+++ Information +++

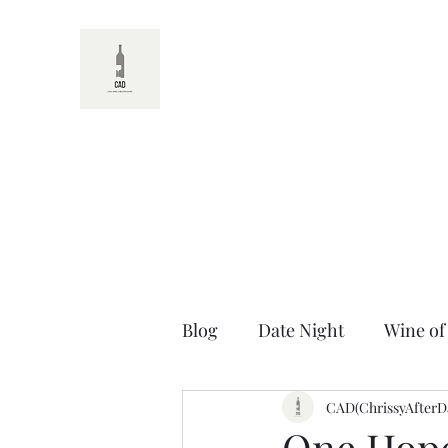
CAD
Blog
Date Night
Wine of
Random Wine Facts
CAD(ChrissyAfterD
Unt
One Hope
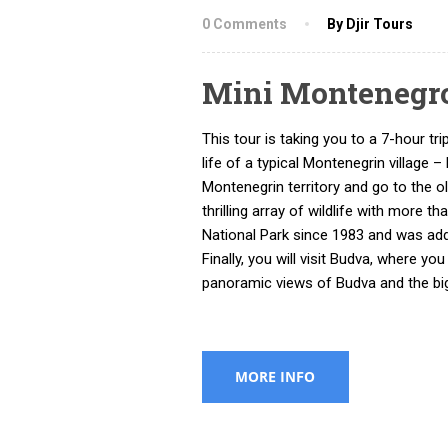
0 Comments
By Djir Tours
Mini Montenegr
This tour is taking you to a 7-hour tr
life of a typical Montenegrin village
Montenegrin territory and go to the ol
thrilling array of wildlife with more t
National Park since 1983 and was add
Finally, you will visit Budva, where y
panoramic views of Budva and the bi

+++
+++ Information +++

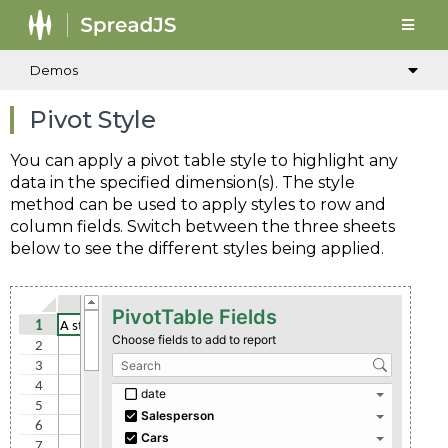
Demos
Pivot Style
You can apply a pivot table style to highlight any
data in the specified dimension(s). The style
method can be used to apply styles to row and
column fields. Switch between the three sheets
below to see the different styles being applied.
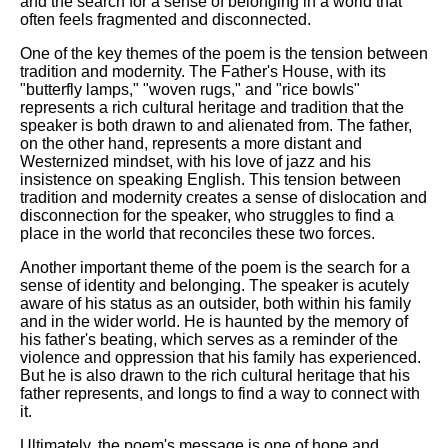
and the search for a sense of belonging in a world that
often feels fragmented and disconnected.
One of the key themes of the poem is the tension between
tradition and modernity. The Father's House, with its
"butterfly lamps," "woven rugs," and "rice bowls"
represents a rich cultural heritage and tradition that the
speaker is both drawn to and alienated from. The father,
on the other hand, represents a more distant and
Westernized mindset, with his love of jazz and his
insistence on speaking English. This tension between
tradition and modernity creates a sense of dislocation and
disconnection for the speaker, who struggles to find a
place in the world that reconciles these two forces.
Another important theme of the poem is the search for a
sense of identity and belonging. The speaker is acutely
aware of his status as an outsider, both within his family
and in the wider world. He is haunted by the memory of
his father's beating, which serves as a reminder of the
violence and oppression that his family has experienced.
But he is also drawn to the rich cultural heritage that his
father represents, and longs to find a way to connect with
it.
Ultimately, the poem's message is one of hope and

+++

> [What this task involves] Look through the entries above and quote exactly the lines from the line with "speaker is both" to the line with "Ultimately, the poem's", counting both of those lines.

> [Response area]
speaker is both drawn to and alienated from. The father,
on the other hand, represents a more distant and
Westernized mindset, with his love of jazz and his
insistence on speaking English. This tension between
tradition and modernity creates a sense of dislocation and
disconnection for the speaker, who struggles to find a
place in the world that reconciles these two forces.
Another important theme of the poem is the search for a
sense of identity and belonging. The speaker is acutely
aware of his status as an outsider, both within his family
and in the wider world. He is haunted by the memory of
his father's beating, which serves as a reminder of the
violence and oppression that his family has experienced.
But he is also drawn to the rich cultural heritage that his
father represents, and longs to find a way to connect with
it.
Ultimately, the poem's message is one of hope and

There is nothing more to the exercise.